C’est le sujet qui enflamme les travées du web. Au moment où l’Argentine vient de valider son billet pour les quarts de finale en battant (3-2) l’Égypte, un parfum de suspicion plane au-dessus du stade. La polémique est lancée, et elle est massive. L’Égypte, éliminée dans la douleur, ne digère pas l’arbitrage de Monsieur François Letexier. Et elle a décidé de hausser le ton.
Ce n’est plus une rumeur, c’est désormais une affaire d’État footballistique, l’Égypte a officiellement déposé une plainte auprès de la FIFA. Leur demande ? Rejouer le match. Leur cible ? L’arbitre français, qu’ils estiment coupable d’avoir « taillé sur mesure » sa performance pour le plus grand bonheur de la Pulga.
Quand le doute s’installe sur le « parcours royal »
Si l’on écoute les supporters égyptiens et même bon nombre d’observateurs neutres, on ne parle plus seulement d’une erreur d’appréciation. On parle d’un scénario écrit d’avance. Depuis le tirage au sort, beaucoup murmurent que le tableau de l’Argentine ressemble à un tapis rouge déroulé jusqu’à la finale. Mais avec l’arbitrage de ce 8e de finale, le murmure est devenu un cri de ralliement.
Les images tournent en boucle sur les réseaux sociaux. Les deux actions litigieuses sont sur toutes les lèvres :
Le but refusé aux Égyptiens : Un but qui, pour beaucoup, semblait parfaitement valable, annulé pour une raison qui laisse pantois. Dans le football, il faut des preuves irréfutables pour annuler un but. Face à l’Argentine, il semblerait que le doute profite toujours à la bande à Messi.
L’action du 3e but argentin : Avant de trouver le fond des filets, l’action est entachée d’un contact litigieux. Les Égyptiens hurlent à la faute. Monsieur Letexier, lui, laisse jouer. Résultat : l’Argentine triple la mise et plie le match.
L’arbitrage : une variable d’ajustement ?
On le sait, la FIFA clame haut et fort l’impartialité.
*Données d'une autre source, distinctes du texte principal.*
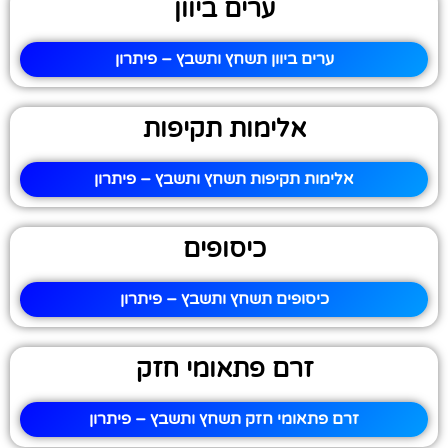
ערים ביוון
ערים ביוון תשחץ ותשבץ – פיתרון
אלימות תקיפות
אלימות תקיפות תשחץ ותשבץ – פיתרון
כיסופים
כיסופים תשחץ ותשבץ – פיתרון
זרם פתאומי חזק
זרם פתאומי חזק תשחץ ותשבץ – פיתרון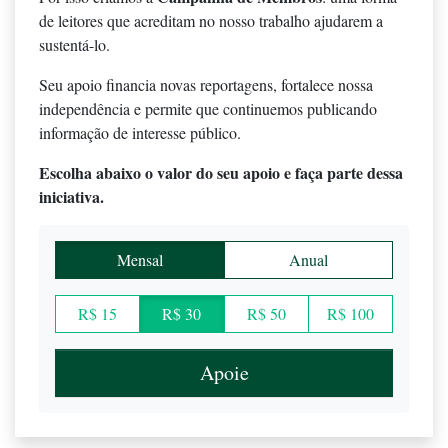
de leitores que acreditam no nosso trabalho ajudarem a
sustentá-lo.
Seu apoio financia novas reportagens, fortalece nossa
independência e permite que continuemos publicando
informação de interesse público.
Escolha abaixo o valor do seu apoio e faça parte dessa
iniciativa.
Mensal
Anual
R$ 15
R$ 30
R$ 50
R$ 100
Apoie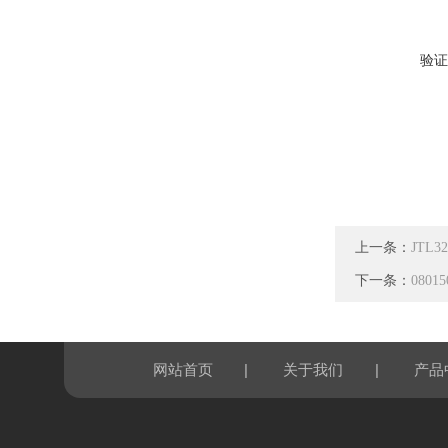
验证
上一条：
JTL
下一条：
080
|
|
网站首页
关于我们
产品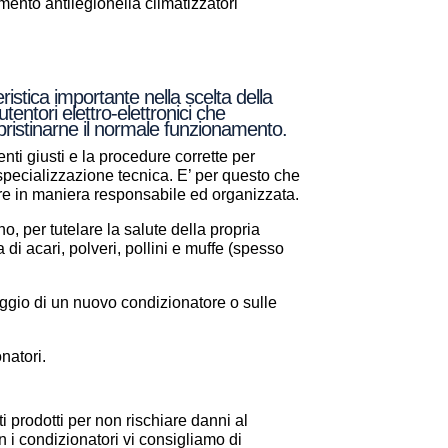
nto antilegionella climatizzatori
stica importante nella scelta della
entori elettro-elettronici che
ipristinarne il normale funzionamento.
nti giusti e la procedure corrette per
a specializzazione tecnica. E’ per questo che
are in maniera responsabile ed organizzata.
, per tutelare la salute della propria
a di acari, polveri, pollini e muffe (spesso
aggio di un nuovo condizionatore o sulle
natori.
i prodotti per non rischiare danni al
 i condizionatori vi consigliamo di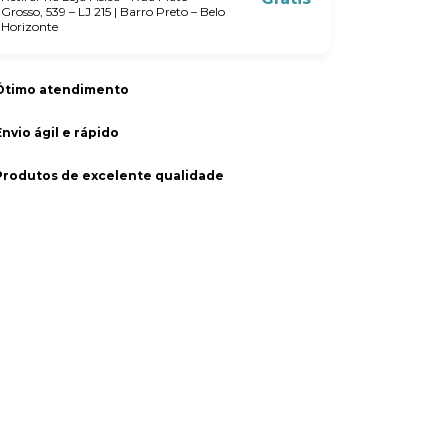
Grosso, 539 – LJ 215 | Barro Preto – Belo
Horizonte
Ótimo atendimento
Envio ágil e rápido
Produtos de excelente qualidade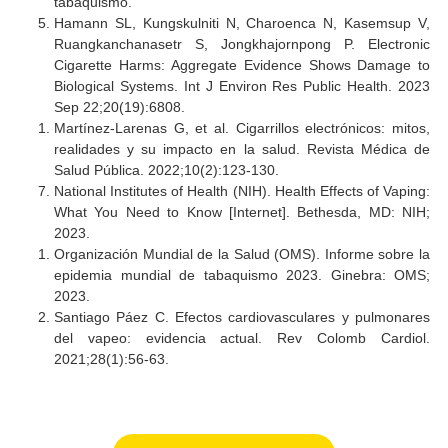
los problemas pulmonares que este hábito puede causar.
Autor: Katherine Pazmay
REFERENCIAS
Centers for Disease Control and Prevention (C
Outbreak of Lung Injury Associated with the Use o
Cigarette, or Vaping, Products. CDC; 2023.
Centros para el Control y la Prevención de Enfermed
(CDC).
Outbreak of Lung Injury Associated with the Use o
Cigarette, or Vaping, Products.
Fletcher C. Tabaquismo: riesgos y estadíst
actualizadas. JAMA Salud Global. 2024;9(1):45-50.
Hackshaw A, Morris JK, Boniface S, Tang JL, Milenkov
Hackshaw A, Morris JK, Boniface S, Tang JL, Milenkov
Hackshaw A, Morris JK, Boniface S, Tang JL, Milenkov
American Cancer Society. Riesgos para la salud debid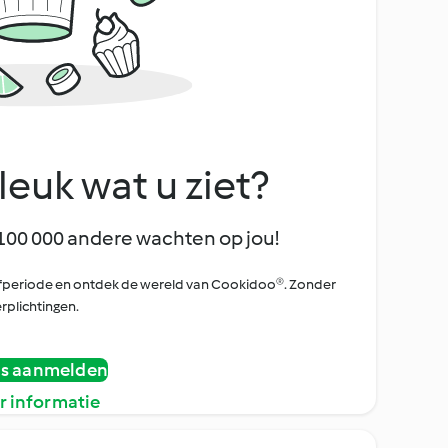
leuk wat u ziet?
100 000 andere wachten op jou!
oefperiode en ontdek de wereld van Cookidoo®. Zonder
rplichtingen.
is aanmelden
r informatie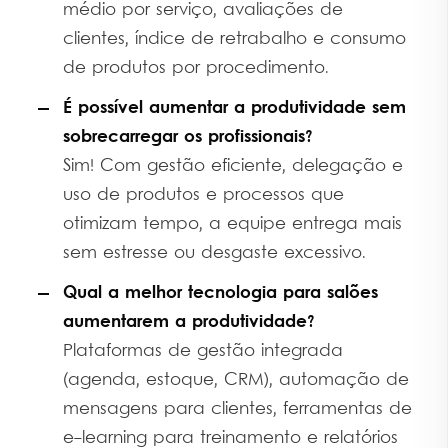
médio por serviço, avaliações de
clientes, índice de retrabalho e consumo
de produtos por procedimento.
É possível aumentar a produtividade sem
sobrecarregar os profissionais?
Sim! Com gestão eficiente, delegação e
uso de produtos e processos que
otimizam tempo, a equipe entrega mais
sem estresse ou desgaste excessivo.
Qual a melhor tecnologia para salões
aumentarem a produtividade?
Plataformas de gestão integrada
(agenda, estoque, CRM), automação de
mensagens para clientes, ferramentas de
e-learning para treinamento e relatórios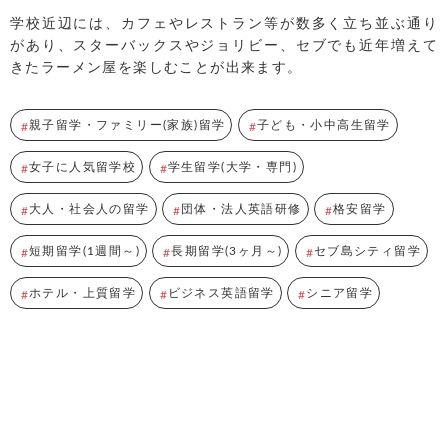
学校近辺には、カフェやレストラン等が数多く立ち並ぶ通り
があり、スターバックスやジョリビー、セブでも近年増えて
きたラーメン屋を楽しむことが出来ます。
親子留学・ファミリー(家族)留学
子ども・小中高生留学
女子に人気留学校
学生留学(大学・専門)
大人・社会人の留学
団体・法人英語研修
格安留学
短期留学(1週間～)
長期留学(3ヶ月～)
セブ島シティ留学
ホテル・上質留学
ビジネス英語留学
シニア留学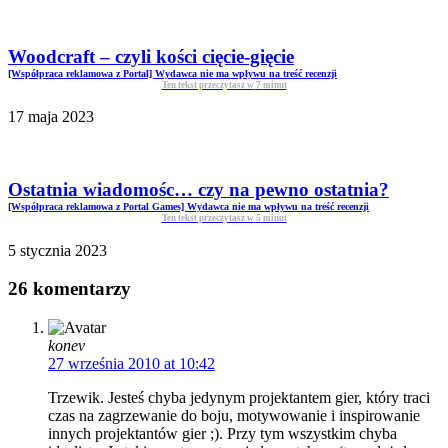
Woodcraft – czyli kości cięcie-gięcie
[Współpraca reklamowa z Portal] Wydawca nie ma wpływu na treść recenzji
Ten tekst przeczytasz w
7
minut
17 maja 2023
Ostatnia wiadomośc… czy na pewno ostatnia?
[Współpraca reklamowa z Portal Games] Wydawca nie ma wpływu na treść recenzji
Ten tekst przeczytasz w
5
minut
5 stycznia 2023
26 komentarzy
konev
27 września 2010 at 10:42
Trzewik. Jesteś chyba jedynym projektantem gier, który traci
czas na zagrzewanie do boju, motywowanie i inspirowanie
innych projektantów gier ;). Przy tym wszystkim chyba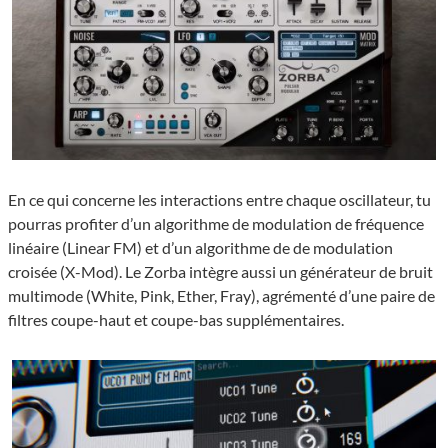
En ce qui concerne les interactions entre chaque oscillateur, tu
pourras profiter d’un algorithme de modulation de fréquence
linéaire (Linear FM) et d’un algorithme de de modulation
croisée (X-Mod). Le Zorba intègre aussi un générateur de bruit
multimode (White, Pink, Ether, Fray), agrémenté d’une paire de
filtres coupe-haut et coupe-bas supplémentaires.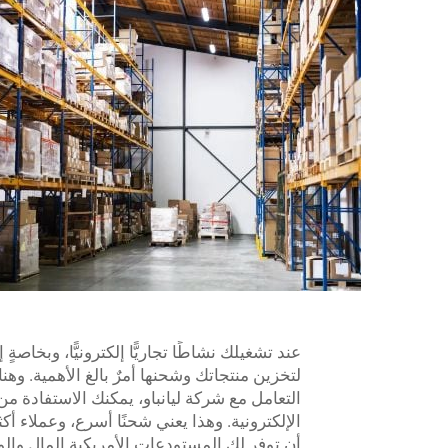
عند تشغيلك نشاطًا تجاريًّا إلكترونيًّا، وبخا
لتخزين منتجاتك وشحنها أمرٌ بالغ الأهمية. وهن
التعامل مع شركة ليانباو، يمكنك الاستفادة من
الإلكترونية. وهذا يعني شحنًا أسرع، وعملا
أن توفر لك المستودعات الأمريكية المال والو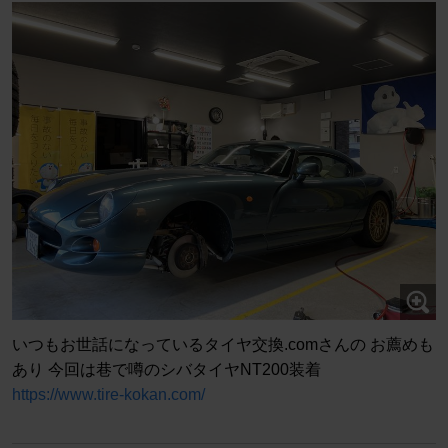
いつもお世話になっているタイヤ交換.comさんの お薦めも
あり 今回は巷で噂のシバタイヤNT200装着
https://www.tire-kokan.com/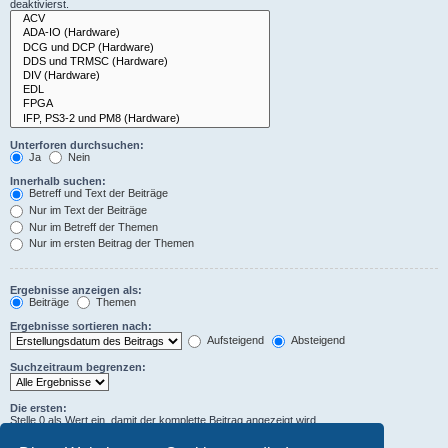
deaktivierst.
Unterforen durchsuchen:
Ja
Nein
Innerhalb suchen:
Betreff und Text der Beiträge
Nur im Text der Beiträge
Nur im Betreff der Themen
Nur im ersten Beitrag der Themen
Ergebnisse anzeigen als:
Beiträge
Themen
Ergebnisse sortieren nach:
Aufsteigend
Absteigend
Suchzeitraum begrenzen:
Die ersten:
Stelle 0 als Wert ein, damit der komplette Beitrag angezeigt wird.
Zeichen der Beiträge anzeigen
Mais quand on voit la boucherie qu’ont subi certaines équipes face aux cadors, on a le droit de se poser une question simple : L’arbitrage est-il le 12e homme de Messi ?
Ce n’est pas la première fois que ce sentiment émerge. Lors des phases de groupes, certains auraient déjà noté une « bienveillance » administrative pour éviter tout piège à l’Albiceleste. Mais là, en match couperet, le sentiment d’injustice atteint son paroxysme. Les Pharaons ne veulent pas juste une excuse ; ils veulent une réparation.
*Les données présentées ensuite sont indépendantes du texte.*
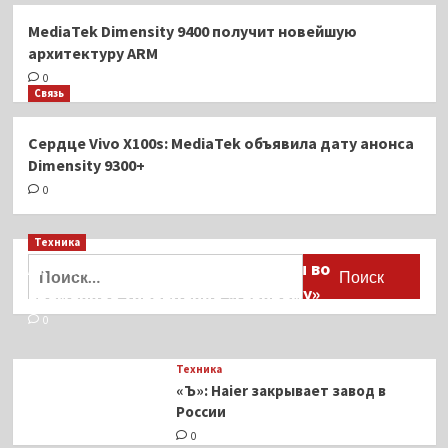
MediaTek Dimensity 9400 получит новейшую
архитектуру ARM
0
Связь
Сердце Vivo X100s: MediaTek объявила дату анонса
Dimensity 9300+
0
Техника
Найти:
Активы Ariston и Bosch переданы во
временное управление «Газпрому»
0
Техника
«Ъ»: Haier закрывает завод в
России
0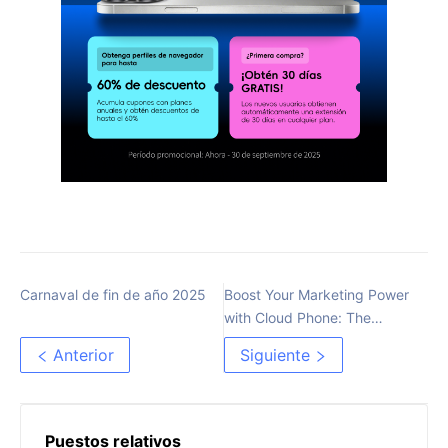
Carnaval de fin de año 2025
Boost Your Marketing Power
with Cloud Phone: The
Practical Multi-Account
Anterior
Siguiente
Management Tool
Puestos relativos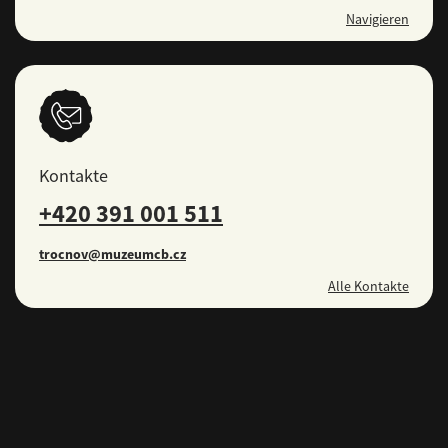
Navigieren
Kontakte
+420 391 001 511
trocnov@muzeumcb.cz
Alle Kontakte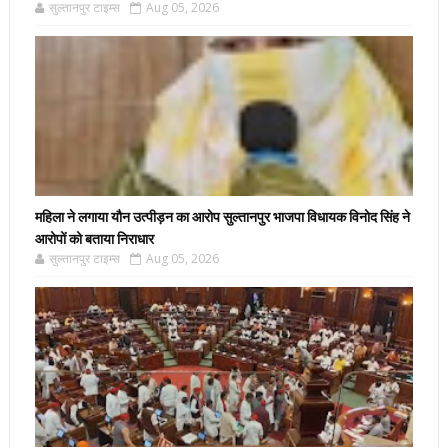
सुल्तानपुर टाइम्स
Aug 05, 2026
महिला ने लगाया यौन उत्पीड़न का आरोप सुल्तानपुर भाजपा विधायक विनोद सिंह ने
आरोपों को बताया निराधार
सुल्तानपुर टाइम्स
Aug 05, 2026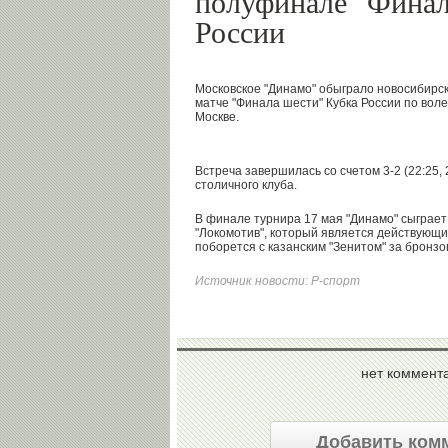
полуфинале "Финал
России
Московское "Динамо" обыграло новосибирс
матче "Финала шести" Кубка России по вол
Москве.
Встреча завершилась со счетом 3-2 (22:25, 25
столичного клуба.
В финале турнира 17 мая "Динамо" сыграет 
"Локомотив", который является действующи
поборется с казанским "Зенитом" за бронз
Источник новости:
Р-спорт
нет коммент
Добавить ком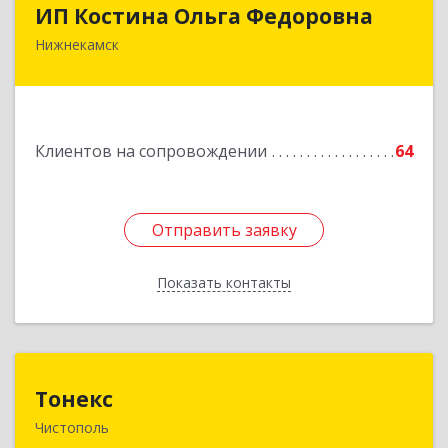
ИП Костина Ольга Федоровна
ИП Костина Ольга Федоровна
Нижнекамск
Подробнее
Клиентов на сопровождении
64
Отправить заявку
Отправить заявку
Показать контакты
Назад
Тонекс
Тонекс
Чистополь
422980, Татарстан Респ, Чистопольский р-н,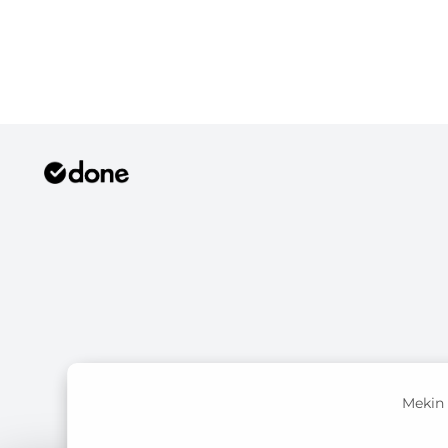
Mekin 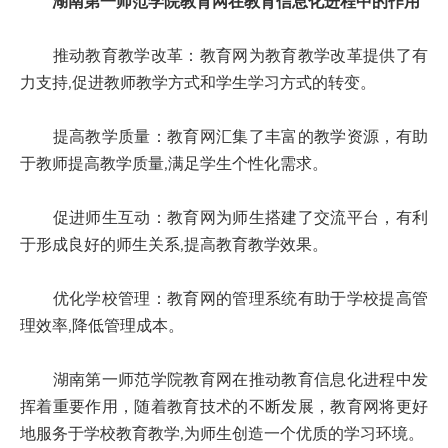
湖南第一师范学院教育网在教育信息化进程中的作用
推动教育教学改革：教育网为教育教学改革提供了有
力支持,促进教师教学方式和学生学习方式的转变。
提高教学质量：教育网汇集了丰富的教学资源，有助
于教师提高教学质量,满足学生个性化需求。
促进师生互动：教育网为师生搭建了交流平台，有利
于形成良好的师生关系,提高教育教学效果。
优化学校管理：教育网的管理系统有助于学校提高管
理效率,降低管理成本。
湖南第一师范学院教育网在推动教育信息化进程中发
挥着重要作用，随着教育技术的不断发展，教育网将更好
地服务于学校教育教学,为师生创造一个优质的学习环境。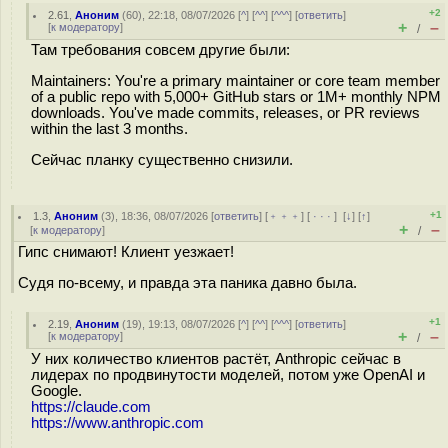
+2
2.61
,
Аноним
(
60
), 22:18, 08/07/2026 [
^
] [
^^
] [
^^^
] [
ответить
]
+
–
[
к модератору
]
/
Там требования совсем другие были:
Maintainers: You're a primary maintainer or core team member
of a public repo with 5,000+ GitHub stars or 1M+ monthly NPM
downloads. You've made commits, releases, or PR reviews
within the last 3 months.
Сейчас планку существенно снизили.
+1
1.3
,
Аноним
(
3
), 18:36, 08/07/2026 [
ответить
] [
﹢﹢﹢
] [
· · ·
]
[
↓
] [
↑
]
+
–
[
к модератору
]
/
Гипс снимают! Клиент уезжает!
Судя по-всему, и правда эта паника давно была.
+1
2.19
,
Аноним
(
19
), 19:13, 08/07/2026 [
^
] [
^^
] [
^^^
] [
ответить
]
+
–
[
к модератору
]
/
У них количество клиентов растёт, Anthropic сейчас в
лидерах по продвинутости моделей, потом уже OpenAI и
Google.
https://claude.com
https://www.anthropic.com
Leur demande de suspension à l’encontre de François Letexier est symbolique mais lourde de sens, elle signifie que la confiance dans l’équité est brisée. On ne parle plus d’un simple penalty oublié, mais d’une orientation volontaire du match.
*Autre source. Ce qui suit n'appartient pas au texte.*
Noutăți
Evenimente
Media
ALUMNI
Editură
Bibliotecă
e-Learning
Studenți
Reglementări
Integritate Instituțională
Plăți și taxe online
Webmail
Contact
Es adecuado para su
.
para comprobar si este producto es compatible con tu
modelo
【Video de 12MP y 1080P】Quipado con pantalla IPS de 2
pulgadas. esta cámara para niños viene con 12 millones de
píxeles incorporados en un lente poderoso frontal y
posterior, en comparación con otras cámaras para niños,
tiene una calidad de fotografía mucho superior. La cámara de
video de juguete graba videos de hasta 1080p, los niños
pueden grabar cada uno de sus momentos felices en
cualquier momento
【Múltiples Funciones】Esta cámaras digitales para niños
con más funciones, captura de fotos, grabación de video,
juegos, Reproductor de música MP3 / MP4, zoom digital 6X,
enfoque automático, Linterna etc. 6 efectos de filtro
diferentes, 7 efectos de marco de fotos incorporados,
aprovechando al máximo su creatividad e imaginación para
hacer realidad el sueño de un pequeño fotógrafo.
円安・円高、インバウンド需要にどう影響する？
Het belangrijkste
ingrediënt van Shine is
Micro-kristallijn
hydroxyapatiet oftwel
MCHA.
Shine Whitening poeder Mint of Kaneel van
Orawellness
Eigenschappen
Et si l’affaire allait plus loin ?
L’Égypte sait que la FIFA rejette 99 % des demandes de rejouer un match. C’est un coup d’épée dans l’eau, diront certains. Mais en déposant cette plainte, les Égyptiens mettent une pression médiatique inouïe. Ils forcent la FIFA à sortir du silence. Ils obligent le monde à regarder les images non pas avec les yeux du cœur pour Messi, mais avec la froideur de la raison.
Les Argentins, eux, crient à la mauvaise foi. Ils rappellent que le football est un sport de contact, et que Messi est victime de fautes incessantes. Mais faut-il pour autant bénéficier d’un « droit divin » quand on est septuple Ballon d’Or ?
Cette plainte, c’est un test. La FIFA peut-elle se permettre de balayer cette affaire sous le tapis, alors que l’écran de la VAR (qui n’a pas été utilisé à bon escient selon les plaignants) est censé garantir la transparence ?
Nous vous le disons crûment, la seule manière de couper court à ces rumeurs de complot est de jouer la carte de l’arbitrage strict, sans passe-droit, et d’expliquer au public chaque sifflet. Tant que la FIFA laissera planer le doute, le monde du football pensera qu’on prépare le sacre de Messi comme un scénario Netflix.
L’Égypte a bravé l’interdit. Elle a porté le fer là où ça fait mal, dans le tabou d’un arbitrage qui favoriserait les stars. Le football est-il devenu une télé-réalité ? Ou la raison finira-t-elle par l’emporter ?
Une seule certitude : si la FIFA ne clarifie pas ces actions litigieuses, chaque match de l’Argentine sera désormais accompagné d’une suspicion légitime. Le football est un sport de passion, mais il doit rester un sport de vérité. Sans quoi, le plus beau des titres sera toujours entaché d’un astérisque.